DEH: National companies that do business in California are subject to state law. For internet companies like those that are the target of this bill, doing business in California might simply mean that their platform can be accessed by people in California. Where it gets a little more complicated is when a company is from outside of the U.S., such as WeChat. It is technically possible for the California Attorney General to sue a foreign company for violating this law, but how those fines may be levied is uncertain. Interestingly though, China implemented a similar law to what we now have in California only a few months ago. Unfortunately, these questions about jurisdiction often get very complicated very fast, and it may take a while to see how they unfold in court. 

I have already had inquiries from legislators in multiple U.S. states and countries around the world sharing their intent to pass similar laws. While California laws don’t set a legal precedent for other states, they can become de facto national policies, as has been the case with laws in other domains including privacy and environmental standards. This extraterritorial impact of California lawmaking is known as the “California Effect”—a term coined by Haas’ own Professor Emeritus David Vogel—and it is particularly apparent in situations where it is easier for companies to provide a single product to the whole country (or the world) that complies with California laws, rather than multiple versions for multiple jurisdictions. 

The federal law question is a little different here because federal law can preempt state law under the supremacy clause of the Constitution. And in terms of federal preemption, it is traditional that if the federal government wants to preempt a California law, it would enact a law that would apply to the same subject matter—in this case, provenance information. But the most recent proposals for AI regulation preemption out of Washington are uniquely harmful, because they have the potential to preempt CA state laws like AB 853 and replace them with much weaker laws or even no laws at all. This is due to a dangerous effort from the tech industry to push an ideology of “tech exceptionalism,” essentially an argument that the tech industry is inherently special and different from all other industries and must not be regulated. This is still a very active battle in DC, unfolding as we speak.

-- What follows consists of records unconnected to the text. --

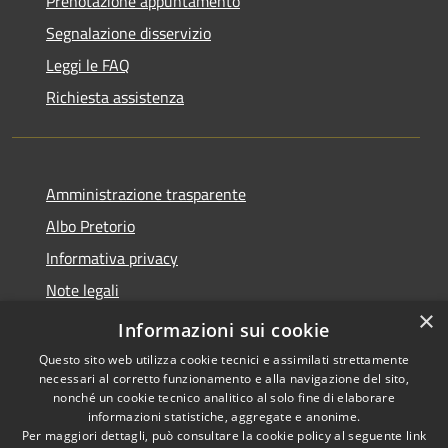
Prenotazione appuntamento
Segnalazione disservizio
Leggi le FAQ
Richiesta assistenza
Amministrazione trasparente
Albo Pretorio
Informativa privacy
Note legali
×
Dichiarazione di accessibilità
Informazioni sui cookie
Questo sito web utilizza cookie tecnici e assimilati strettamente
necessari al corretto funzionamento e alla navigazione del sito,
nonché un cookie tecnico analitico al solo fine di elaborare
informazioni statistiche, aggregate e anonime.
RSS
Copyright © 2026 • Comune di
Per maggiori dettagli, può consultare la cookie policy al seguente
link
Accessibilità
Sant'Ilario dello Ionio •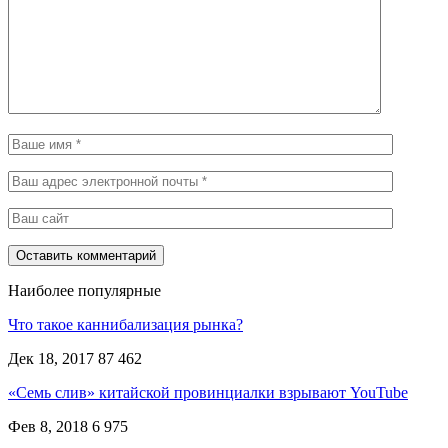
Наиболее популярные
Что такое каннибализация рынка?
Дек 18, 2017
87 462
«Семь слив» китайской провинциалки взрывают YouTube
Фев 8, 2018
6 975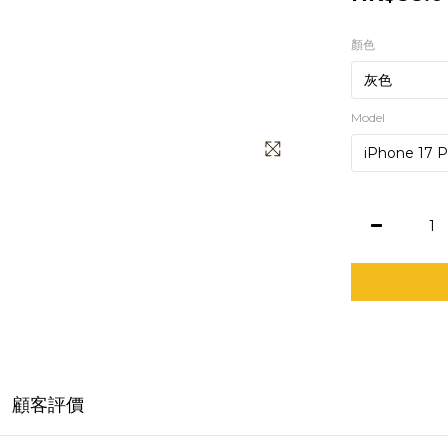
顏色
Model
顧客評價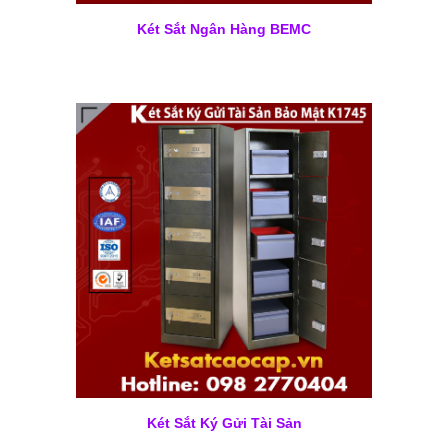
Két Sắt Ngân Hàng BEMC
Két Sắt Ký Gửi Tài Sản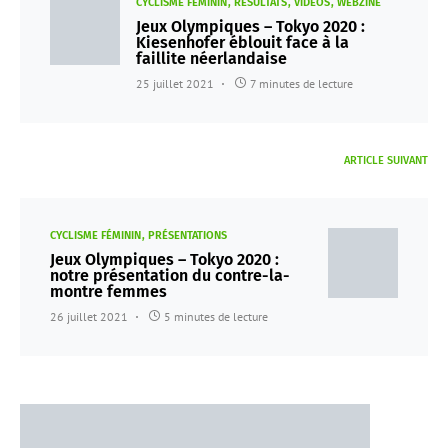
CYCLISME FÉMININ
RÉSULTATS
VIDÉOS
WEBZINE
Jeux Olympiques – Tokyo 2020 :
Kiesenhofer éblouit face à la
faillite néerlandaise
25 juillet 2021
7 minutes de lecture
ARTICLE SUIVANT
CYCLISME FÉMININ
PRÉSENTATIONS
Jeux Olympiques – Tokyo 2020 :
notre présentation du contre-la-
montre femmes
26 juillet 2021
5 minutes de lecture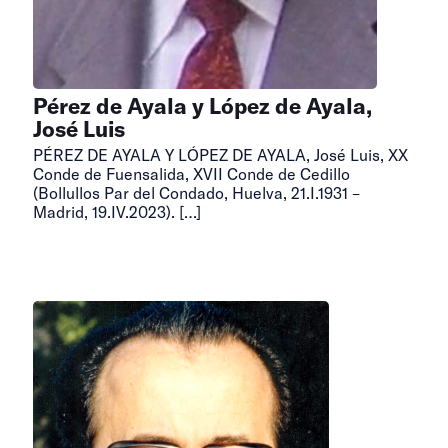
Pérez de Ayala y López de Ayala,
José Luis
PÉREZ DE AYALA Y LÓPEZ DE AYALA, José Luis, XX
Conde de Fuensalida, XVII Conde de Cedillo
(Bollullos Par del Condado, Huelva, 21.I.1931 –
Madrid, 19.IV.2023).
[…]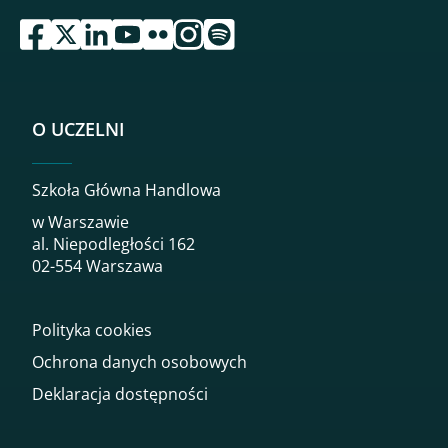
przejdź do serwisu facebook sgh
przejdź do serwisu twitter sgh
przejdź do serwisu linkedin sgh
przejdź do serwisu youtube sgh
przejdź do serwisu flickr sgh
przejdź do serwisu instagram sgh
przejdź do serwisu spotify sgh
O UCZELNI
Szkoła Główna Handlowa
w Warszawie
al. Niepodległości 162
02-554 Warszawa
Polityka cookies
Ochrona danych osobowych
Deklaracja dostępności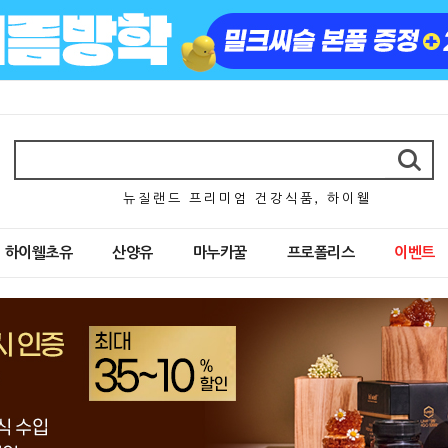
뉴 질 랜 드 프 리 미 엄 건 강 식 품 , 하 이 웰
하이웰초유
산양유
마누카꿀
프로폴리스
이벤트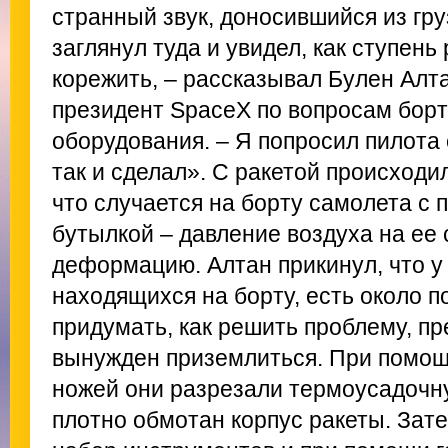
странный звук, доносившийся из гру
заглянул туда и увидел, как ступень
корежить, – рассказывал Булен Алт
президент SpaceX по вопросам борт
оборудования. – Я попросил пилота 
так и сделал». С ракетой происходи
что случается на борту самолета с 
бутылкой – давление воздуха на ее
деформацию. Алтан прикинул, что у
находящихся на борту, есть около п
придумать, как решить проблему, п
вынужден приземлиться. При помо
ножей они разрезали термоусадочну
плотно обмотан корпус ракеты. Зат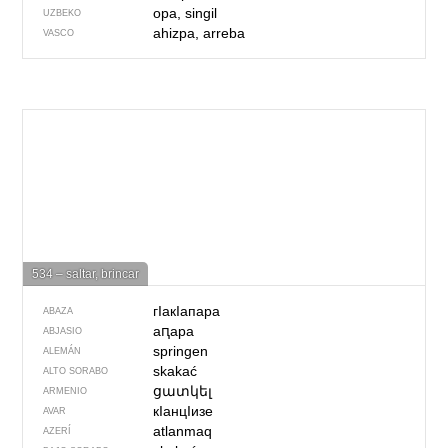
opa, singil
UZBEKO
ahizpa, arreba
VASCO
534 – saltar, brincar
гIакIапара
ABAZA
аԥара
ABJASIO
springen
ALEMÁN
skakać
ALTO SORABO
ցատկել
ARMENIO
кIанцIизе
AVAR
atlanmaq
AZERÍ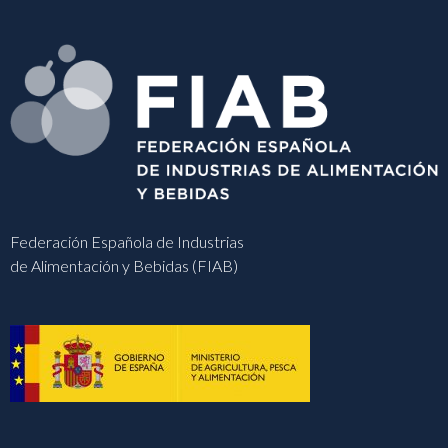
Federación Española de Industrias
de Alimentación y Bebidas (FIAB)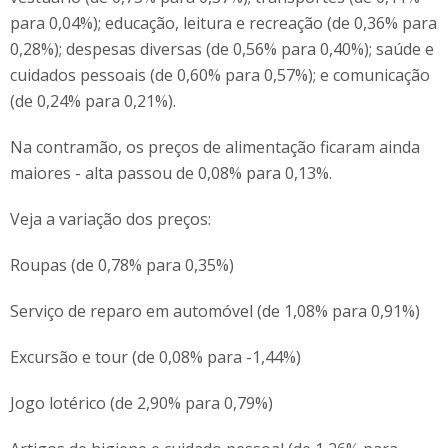
para 0,04%); educação, leitura e recreação (de 0,36% para
0,28%); despesas diversas (de 0,56% para 0,40%); saúde e
cuidados pessoais (de 0,60% para 0,57%); e comunicação
(de 0,24% para 0,21%).
Na contramão, os preços de alimentação ficaram ainda
maiores - alta passou de 0,08% para 0,13%.
Veja a variação dos preços:
Roupas (de 0,78% para 0,35%)
Serviço de reparo em automóvel (de 1,08% para 0,91%)
Excursão e tour (de 0,08% para -1,44%)
Jogo lotérico (de 2,90% para 0,79%)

But thankfully, the federal legislators are still trending in the right direction. Notably, the bipartisan duo of Reps. Anna Eshoo and Neal Dunn introduced the “ Protecting Consumers from Deceptive AI Act” in 2024, which had similar ideas around provenance technology and the online information environment. Unfortunately, this bill never passed. It is possible that additional legislation will be introduced soon in Congress, so keep your eyes peeled.